Board of Sup'rs of De Soto County v. Weatherford

Decision Date30 April 1917
Docket Number19156
Citation114 Miss. 259,75 So. 114
CourtMississippi Supreme Court
PartiesBOARD OF SUPERVISORS OF DE SOTO COUNTY v. WEATHERFORD

Division B

APPEAL from the circuit court of De Soto county, HON. E. D. DINKINS Judge.

Mandamus by J. Hieskell Weatherford against the Board of Supervisors of De Soto County and others. From a judgment for petitioners, the county appeals.

The facts are fully stated in the opinion of the court.
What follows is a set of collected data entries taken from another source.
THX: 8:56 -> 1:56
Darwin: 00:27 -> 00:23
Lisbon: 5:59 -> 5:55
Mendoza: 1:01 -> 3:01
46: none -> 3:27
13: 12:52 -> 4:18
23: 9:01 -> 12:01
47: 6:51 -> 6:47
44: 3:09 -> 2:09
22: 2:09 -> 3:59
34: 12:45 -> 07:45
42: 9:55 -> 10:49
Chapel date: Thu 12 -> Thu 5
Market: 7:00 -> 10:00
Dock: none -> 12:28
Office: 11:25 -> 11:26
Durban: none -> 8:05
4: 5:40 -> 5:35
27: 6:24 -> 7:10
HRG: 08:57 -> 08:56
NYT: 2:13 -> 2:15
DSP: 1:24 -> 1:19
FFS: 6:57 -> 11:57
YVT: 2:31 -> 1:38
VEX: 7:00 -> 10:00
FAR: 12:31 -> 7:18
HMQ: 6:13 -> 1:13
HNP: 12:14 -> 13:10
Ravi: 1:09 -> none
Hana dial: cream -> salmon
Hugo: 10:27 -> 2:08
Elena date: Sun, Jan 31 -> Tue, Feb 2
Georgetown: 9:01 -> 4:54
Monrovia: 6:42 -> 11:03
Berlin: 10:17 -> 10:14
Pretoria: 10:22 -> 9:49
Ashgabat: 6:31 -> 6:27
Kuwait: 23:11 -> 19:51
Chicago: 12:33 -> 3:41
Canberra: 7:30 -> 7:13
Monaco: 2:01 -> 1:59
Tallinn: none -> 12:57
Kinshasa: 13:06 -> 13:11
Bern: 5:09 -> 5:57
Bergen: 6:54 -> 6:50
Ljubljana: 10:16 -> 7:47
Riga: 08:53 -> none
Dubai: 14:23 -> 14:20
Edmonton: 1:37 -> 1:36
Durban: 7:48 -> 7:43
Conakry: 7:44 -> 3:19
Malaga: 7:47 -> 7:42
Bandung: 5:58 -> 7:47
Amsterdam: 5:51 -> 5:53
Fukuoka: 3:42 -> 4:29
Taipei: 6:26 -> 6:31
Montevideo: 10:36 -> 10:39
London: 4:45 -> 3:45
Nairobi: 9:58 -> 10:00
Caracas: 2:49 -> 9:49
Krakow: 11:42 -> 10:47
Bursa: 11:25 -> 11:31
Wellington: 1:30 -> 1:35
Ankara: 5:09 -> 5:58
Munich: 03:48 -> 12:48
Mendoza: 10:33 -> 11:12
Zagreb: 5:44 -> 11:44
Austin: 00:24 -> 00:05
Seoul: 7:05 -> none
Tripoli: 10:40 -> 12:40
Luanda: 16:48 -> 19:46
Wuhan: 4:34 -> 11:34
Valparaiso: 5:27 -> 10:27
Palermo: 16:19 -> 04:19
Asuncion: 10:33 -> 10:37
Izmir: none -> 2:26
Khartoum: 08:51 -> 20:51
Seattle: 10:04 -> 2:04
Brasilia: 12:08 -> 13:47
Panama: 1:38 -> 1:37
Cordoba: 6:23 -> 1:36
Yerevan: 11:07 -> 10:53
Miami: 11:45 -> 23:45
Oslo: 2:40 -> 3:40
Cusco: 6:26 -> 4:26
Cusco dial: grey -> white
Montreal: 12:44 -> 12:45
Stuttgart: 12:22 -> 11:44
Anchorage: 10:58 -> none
Judgment reversed and remanded.

R. L Dabney, for appellant.

This is one of the cases in which a full statement of it is about the best argument that can be made. When chapter 149, Acts of 1910, is construed, the case settles itself. Since the 1900 contract road law was passed by the legislature, sections 4465 to 4475 of the 1906 Code being but a reenactment of the 1900 contract road working law, the three mill road tax, and the commutation money from road bonds constitute the only fund available for road maintenance, except where some one of the many special road laws have been adopted. And since the year 1900, roads in counties having adopted the contract system could only be worked with certain designated funds.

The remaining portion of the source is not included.